New Blog Posts and Articles from 2021

Sophie took on the bulk of the blogging last year and you can find her weekly diary for 2021 here. We've also been co-writing some new growing guides of fruit and nut trees that we love, which you can find below. 

The Essential Guide to Probably Everything you Need to Know about Growing Cornelian Cherry - Cornus mas

With the research program on hold for now I (Paul) took the opportunity to travel last year and will continue to do so this year. I'll be blogging about the plants and gardens I come across during my travels. You can find some of last year's posts about plants in Turkey below.

You can also follow day-to-day observations, largely related to plants that I come across, during my travels on our Instagram account here.

Thanks, as always, to  Permaculture Research Institute and Permaculture Magazine for continuing to publish our articles and blog posts and for sharing our work with a wider audience. 

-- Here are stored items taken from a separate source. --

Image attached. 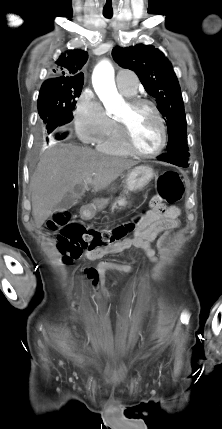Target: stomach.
<instances>
[{
    "instance_id": "1",
    "label": "stomach",
    "mask_w": 222,
    "mask_h": 429,
    "mask_svg": "<svg viewBox=\"0 0 222 429\" xmlns=\"http://www.w3.org/2000/svg\"><path fill=\"white\" fill-rule=\"evenodd\" d=\"M154 170L145 165L137 166L129 171L125 179V189L127 192H138L143 190L154 178ZM106 203L104 200H96L83 215L87 218L93 217L97 211L102 210Z\"/></svg>"
}]
</instances>
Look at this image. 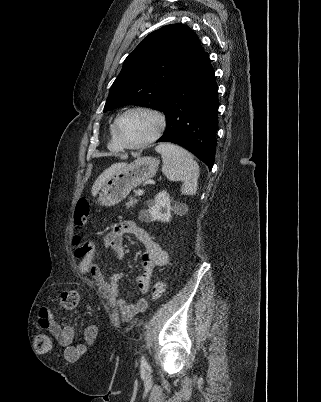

2023 International Forest Garden / Food Forest Symposium

Following the success of the first Symposium, the second International Forest Garden / Food Forest Symposium will be held online from 21-24 February 2023. Hosted by Martin Crawford, this online gathering of forest gardening and food forest practitioners and academic researchers explores the current state and future prospects for these regenerative land-use systems. You can find out more about the event, how to apply for your own presentation and ticket ordering here

That's all from us for now, wishing you productive seasons and happy growing in 2022!

Thanks again to all our friends, family, volunteers, readers, and customers that make our project possible.